----- Source material -----

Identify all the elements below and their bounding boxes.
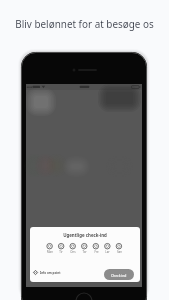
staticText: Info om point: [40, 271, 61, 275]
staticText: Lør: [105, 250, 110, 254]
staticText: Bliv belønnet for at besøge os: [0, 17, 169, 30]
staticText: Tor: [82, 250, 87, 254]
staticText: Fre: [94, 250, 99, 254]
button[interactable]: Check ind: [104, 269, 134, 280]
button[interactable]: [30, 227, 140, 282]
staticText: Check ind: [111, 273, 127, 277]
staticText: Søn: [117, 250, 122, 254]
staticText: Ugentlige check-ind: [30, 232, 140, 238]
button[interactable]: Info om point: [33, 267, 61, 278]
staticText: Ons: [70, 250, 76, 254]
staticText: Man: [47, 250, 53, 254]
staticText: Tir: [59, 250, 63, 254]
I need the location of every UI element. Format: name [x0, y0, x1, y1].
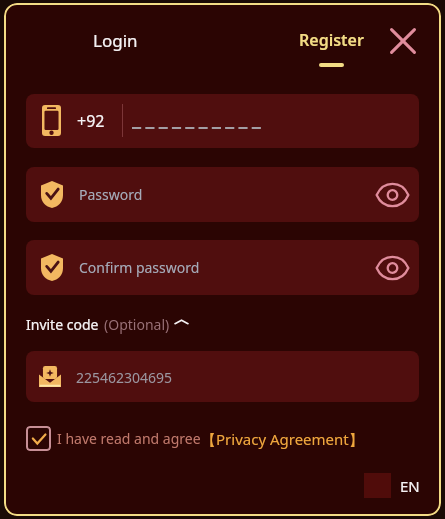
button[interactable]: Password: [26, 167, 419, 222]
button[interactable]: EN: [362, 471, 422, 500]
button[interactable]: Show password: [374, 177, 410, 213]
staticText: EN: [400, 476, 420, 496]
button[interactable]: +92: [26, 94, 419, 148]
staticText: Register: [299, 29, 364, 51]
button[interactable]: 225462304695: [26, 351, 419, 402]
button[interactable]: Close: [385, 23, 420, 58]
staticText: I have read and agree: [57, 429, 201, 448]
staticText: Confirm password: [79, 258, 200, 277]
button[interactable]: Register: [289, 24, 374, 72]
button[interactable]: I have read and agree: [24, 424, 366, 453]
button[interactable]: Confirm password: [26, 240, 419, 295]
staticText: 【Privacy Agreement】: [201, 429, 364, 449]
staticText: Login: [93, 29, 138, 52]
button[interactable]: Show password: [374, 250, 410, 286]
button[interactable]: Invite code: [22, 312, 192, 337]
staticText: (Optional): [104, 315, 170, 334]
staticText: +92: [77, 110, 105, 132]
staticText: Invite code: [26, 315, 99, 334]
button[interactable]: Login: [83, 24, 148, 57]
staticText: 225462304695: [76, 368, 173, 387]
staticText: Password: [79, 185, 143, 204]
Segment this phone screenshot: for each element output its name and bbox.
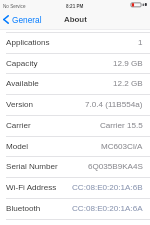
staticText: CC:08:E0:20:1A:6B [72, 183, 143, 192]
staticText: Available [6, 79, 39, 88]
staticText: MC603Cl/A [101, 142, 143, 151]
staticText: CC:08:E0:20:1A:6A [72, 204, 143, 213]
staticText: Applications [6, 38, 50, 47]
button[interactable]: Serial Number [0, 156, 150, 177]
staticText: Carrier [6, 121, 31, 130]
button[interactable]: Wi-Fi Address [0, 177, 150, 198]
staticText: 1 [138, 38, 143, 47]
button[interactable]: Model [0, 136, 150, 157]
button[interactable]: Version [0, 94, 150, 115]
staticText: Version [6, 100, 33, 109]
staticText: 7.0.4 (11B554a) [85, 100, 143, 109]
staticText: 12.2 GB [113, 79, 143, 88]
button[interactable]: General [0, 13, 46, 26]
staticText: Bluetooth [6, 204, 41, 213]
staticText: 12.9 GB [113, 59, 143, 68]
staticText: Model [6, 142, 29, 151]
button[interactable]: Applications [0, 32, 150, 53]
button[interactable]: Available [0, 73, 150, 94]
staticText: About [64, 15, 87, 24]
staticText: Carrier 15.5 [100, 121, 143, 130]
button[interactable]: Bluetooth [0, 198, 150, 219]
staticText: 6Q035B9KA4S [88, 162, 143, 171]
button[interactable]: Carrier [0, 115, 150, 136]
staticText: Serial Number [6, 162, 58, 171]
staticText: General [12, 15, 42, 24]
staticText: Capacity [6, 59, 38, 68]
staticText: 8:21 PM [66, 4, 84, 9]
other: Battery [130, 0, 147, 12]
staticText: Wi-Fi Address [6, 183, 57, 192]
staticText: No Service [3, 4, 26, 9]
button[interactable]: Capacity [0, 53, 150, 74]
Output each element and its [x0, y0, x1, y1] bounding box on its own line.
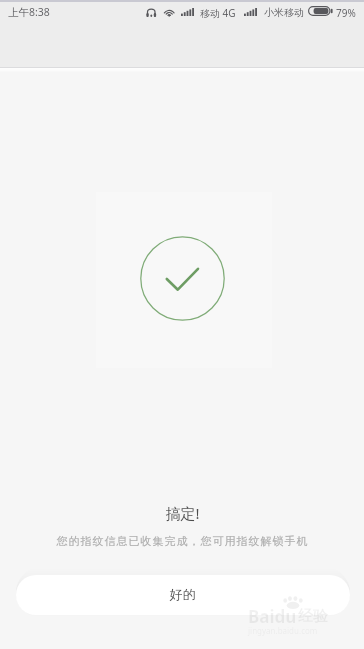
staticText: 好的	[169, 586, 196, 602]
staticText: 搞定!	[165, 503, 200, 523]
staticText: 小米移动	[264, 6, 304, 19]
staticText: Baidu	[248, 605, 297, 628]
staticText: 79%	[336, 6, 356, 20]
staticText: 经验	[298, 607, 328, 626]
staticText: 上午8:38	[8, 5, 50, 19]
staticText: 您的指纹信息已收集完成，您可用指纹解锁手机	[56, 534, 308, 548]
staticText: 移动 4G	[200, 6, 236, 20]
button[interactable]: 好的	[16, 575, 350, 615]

-----

Required action
Taking the records above as input, show every line in which the word "Login" is present.

Finished exercise
staticText: Login: [93, 29, 138, 52]
button[interactable]: Login: [83, 24, 148, 57]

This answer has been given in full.